Oona frowned, glancing nervously toward the outside door. She considered making a run for it. She might be able to get through the door before Red Martin or the
architect could catch up to her, but where would she go from there? Her chest tightened as she fully realized her situation. She was trapped.

Red Martin pointed at the box. “Anyway, I created this contest to find someone smart enough to open that blasted thing. And here you are. I knew it would be you, Miss Crate.

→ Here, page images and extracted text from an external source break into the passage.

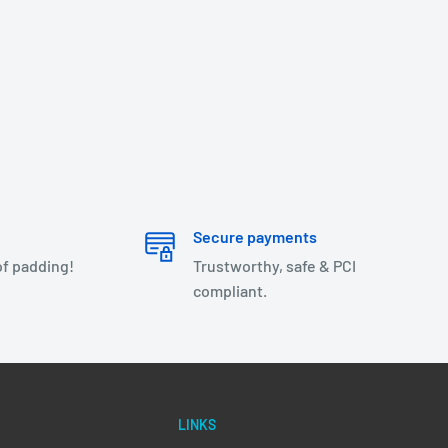
Secure payments
of padding!
Trustworthy, safe & PCI
compliant.
LINKS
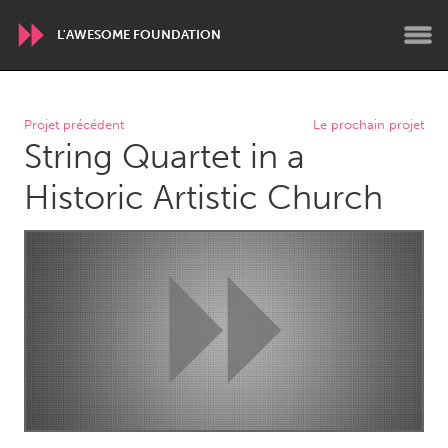
L'AWESOME FOUNDATION
WORLDWIDE
Projet précédent
Le prochain projet
String Quartet in a
Conservation and Climate
Disability
Dragon Dreaming
On the Water
Historic Artistic Church
ARMENIA
Javakhk
Yerevan
AUSTRALIA
Adelaide
Fleurieu
Lake Mac
Lower Hunter
Newcastle
Sydney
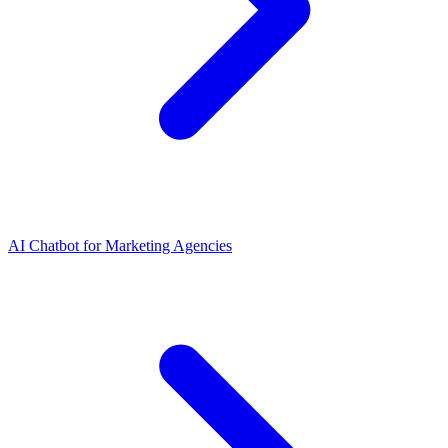
AI Chatbot for Marketing Agencies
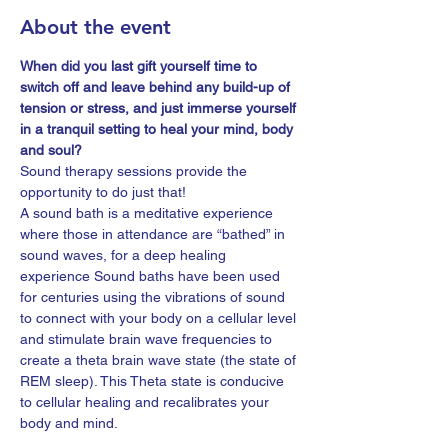
About the event
When did you last gift yourself time to 
switch off and leave behind any build-up of 
tension or stress, and just immerse yourself 
in a tranquil setting to heal your mind, body 
and soul?
Sound therapy sessions provide the 
opportunity to do just that!
A sound bath is a meditative experience 
where those in attendance are “bathed” in 
sound waves, for a deep healing 
experience Sound baths have been used 
for centuries using the vibrations of sound 
to connect with your body on a cellular level 
and stimulate brain wave frequencies to 
create a theta brain wave state (the state of 
REM sleep). This Theta state is conducive 
to cellular healing and recalibrates your 
body and mind.
Sound therapy is an ancient art which 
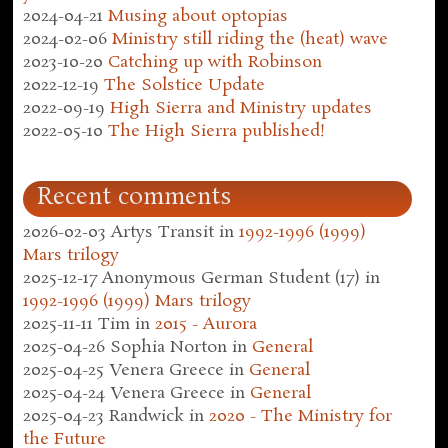
2024-04-21
Musing about optopias
2024-02-06
Ministry still riding the (heat) wave
2023-10-20
Catching up with Robinson
2022-12-19
The Solstice Update
2022-09-19
High Sierra and Ministry updates
2022-05-10
The High Sierra published!
Recent comments
2026-02-03
Artys Transit
in
1992-1996 (1999)
Mars trilogy
2025-12-17
Anonymous German Student (17)
in
1992-1996 (1999) Mars trilogy
2025-11-11
Tim
in
2015 - Aurora
2025-04-26
Sophia Norton
in
General
2025-04-25
Venera Greece
in
General
2025-04-24
Venera Greece
in
General
2025-04-23
Randwick
in
2020 - The Ministry for
the Future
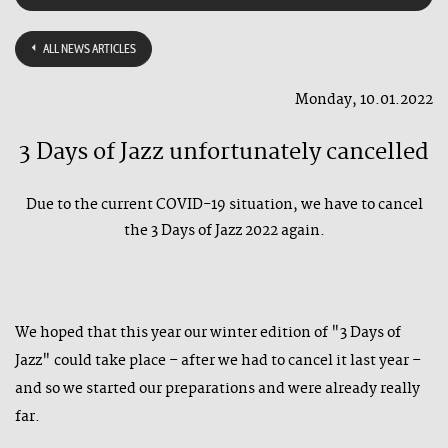
ALL NEWS ARTICLES
Monday, 10.01.2022
3 Days of Jazz unfortunately cancelled
Due to the current COVID-19 situation, we have to cancel
the 3 Days of Jazz 2022 again.
We hoped that this year our winter edition of "3 Days of
Jazz" could take place – after we had to cancel it last year –
and so we started our preparations and were already really
far.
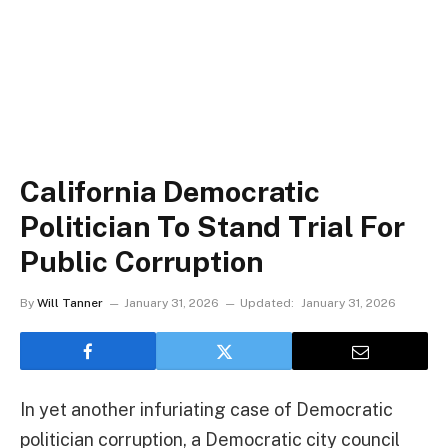
California Democratic
Politician To Stand Trial For
Public Corruption
By
Will Tanner
January 31, 2026
Updated:
January 31, 2026
In yet another infuriating case of Democratic
politician corruption, a Democratic city council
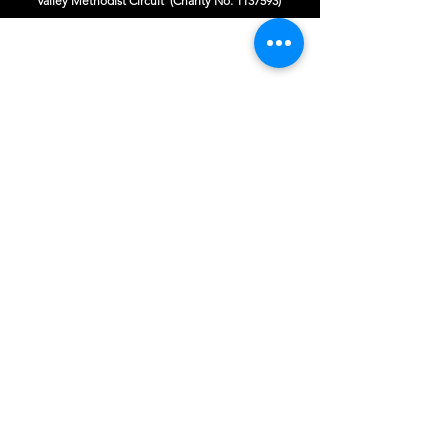
Valley Methodist Circuit (Charity No.
1137593)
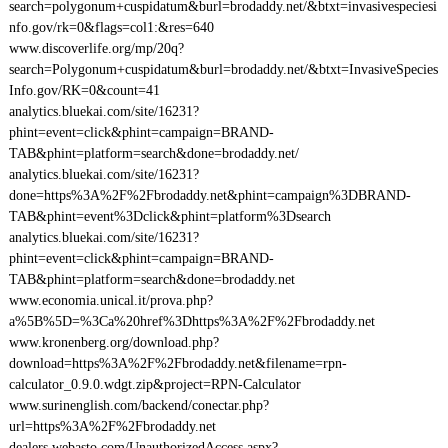
search=polygonum+cuspidatum&burl=brodaddy.net/&btxt=invasivespeciesi
nfo.gov/rk=0&flags=col1:&res=640
www.discoverlife.org/mp/20q?
search=Polygonum+cuspidatum&burl=brodaddy.net/&btxt=InvasiveSpecies
Info.gov/RK=0&count=41
analytics.bluekai.com/site/16231?
phint=event=click&phint=campaign=BRAND-
TAB&phint=platform=search&done=brodaddy.net/
analytics.bluekai.com/site/16231?
done=https%3A%2F%2Fbrodaddy.net&phint=campaign%3DBRAND-
TAB&phint=event%3Dclick&phint=platform%3Dsearch
analytics.bluekai.com/site/16231?
phint=event=click&phint=campaign=BRAND-
TAB&phint=platform=search&done=brodaddy.net
www.economia.unical.it/prova.php?
a%5B%5D=%3Ca%20href%3Dhttps%3A%2F%2Fbrodaddy.net
www.kronenberg.org/download.php?
download=https%3A%2F%2Fbrodaddy.net&filename=rpn-
calculator_0.9.0.wdgt.zip&project=RPN-Calculator
www.surinenglish.com/backend/conectar.php?
url=https%3A%2F%2Fbrodaddy.net
dealers.webasto.com/UnauthorizedAccess.aspx?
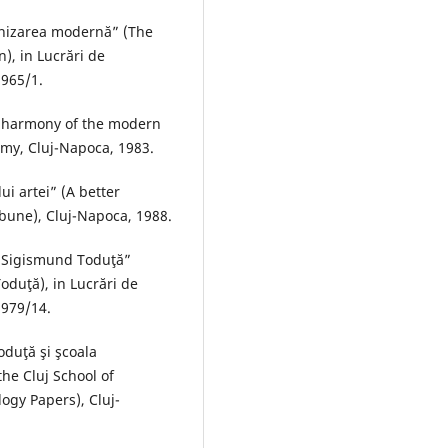
onizarea modernă” (The
), in Lucrări de
1965/1.
e harmony of the modern
my, Cluj-Napoca, 1983.
ui artei” (A better
ibune), Cluj-Napoca, 1988.
ui Sigismund Toduţă”
oduţă), in Lucrări de
1979/14.
oduţă şi şcoala
he Cluj School of
ogy Papers), Cluj-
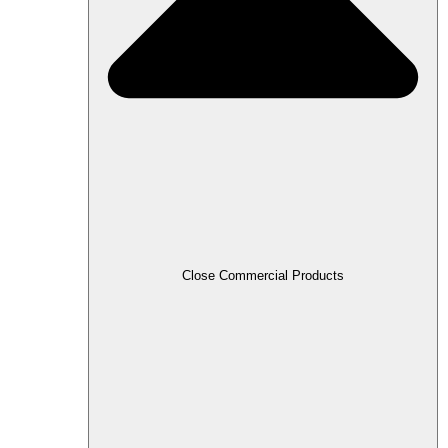
Close Commercial Products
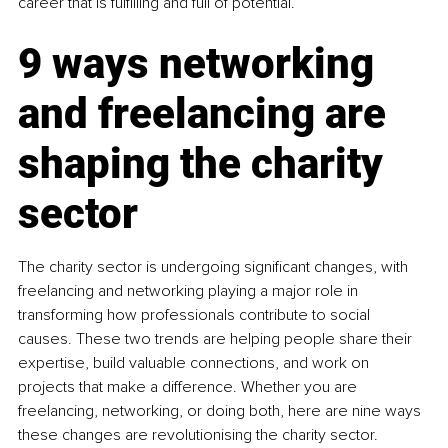
career that is fulfilling and full of potential.
9 ways networking 
and freelancing are 
shaping the charity 
sector
The charity sector is undergoing significant changes, with 
freelancing and networking playing a major role in 
transforming how professionals contribute to social 
causes. These two trends are helping people share their 
expertise, build valuable connections, and work on 
projects that make a difference. Whether you are 
freelancing, networking, or doing both, here are nine ways 
these changes are revolutionising the charity sector.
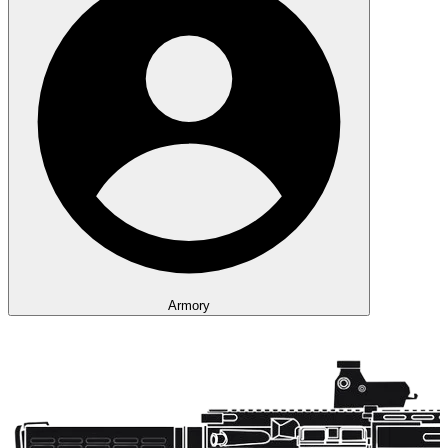
Armory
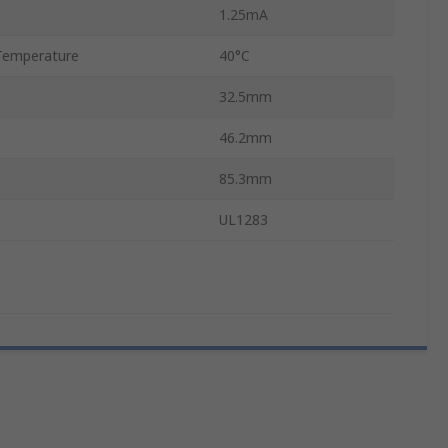
1.25mA
Temperature
40°C
32.5mm
46.2mm
85.3mm
UL1283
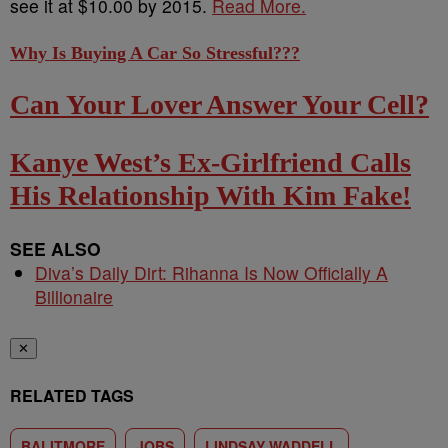
see it at $10.00 by 2015.
Read More.
Why Is Buying A Car So Stressful???
Can Your Lover Answer Your Cell?
Kanye West’s Ex-Girlfriend Calls
His Relationship With Kim Fake!
SEE ALSO
Diva’s Daily Dirt: Rihanna Is Now Officially A
Billionaire
✕
RELATED TAGS
BALITMORE
JOBS
LINDSAY WADDELL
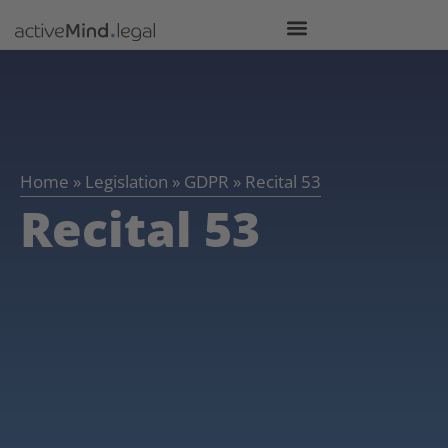
Home
»
Legislation
»
GDPR
»
Recital 53
Recital 53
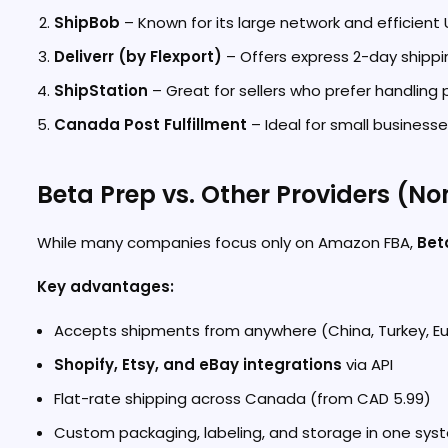
ShipBob
– Known for its large network and efficien
Deliverr (by Flexport)
– Offers express 2-day shippi
ShipStation
– Great for sellers who prefer handling p
Canada Post Fulfillment
– Ideal for small businesse
Beta Prep vs. Other Providers (No
While many companies focus only on Amazon FBA,
Bet
Key advantages:
Accepts shipments from anywhere (China, Turkey, Eur
Shopify, Etsy, and eBay integrations
via API
Flat-rate shipping across Canada (from CAD 5.99)
Custom packaging, labeling, and storage in one sys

After five hundred years of waiting, I just knew it.”

Oona turned to the architect, whom she now knew was not an architect at all, and said: “So you have been in league with Red Martin all along.”

The little man shrugged apologetically. “It's good money. And it's more work than you might expect. Red Martin may have designed it, but I saw to its construction. I arranged the use of the carpets from the museum, and had the monkeys brought in from the World of Man. Not to mention reconstructing an entire riverboat.”

“They are apes, not monkeys,” Oona corrected.

“Whatever,” the false architect said dismissively.

Red Martin rubbed his hands together, grinning like a schoolboy. “The flying snakes I smuggled in myself, from Faerie. I bred them right here in the tower.”

Oona shook her head, realizing how stupid she had been not to have figured it out. Adler Iree had even brought the topic up after their wild ride with the flying serpents, but she had been too determined to win the
challenge to give the matter much thought. And then, of course, it had slipped her mind.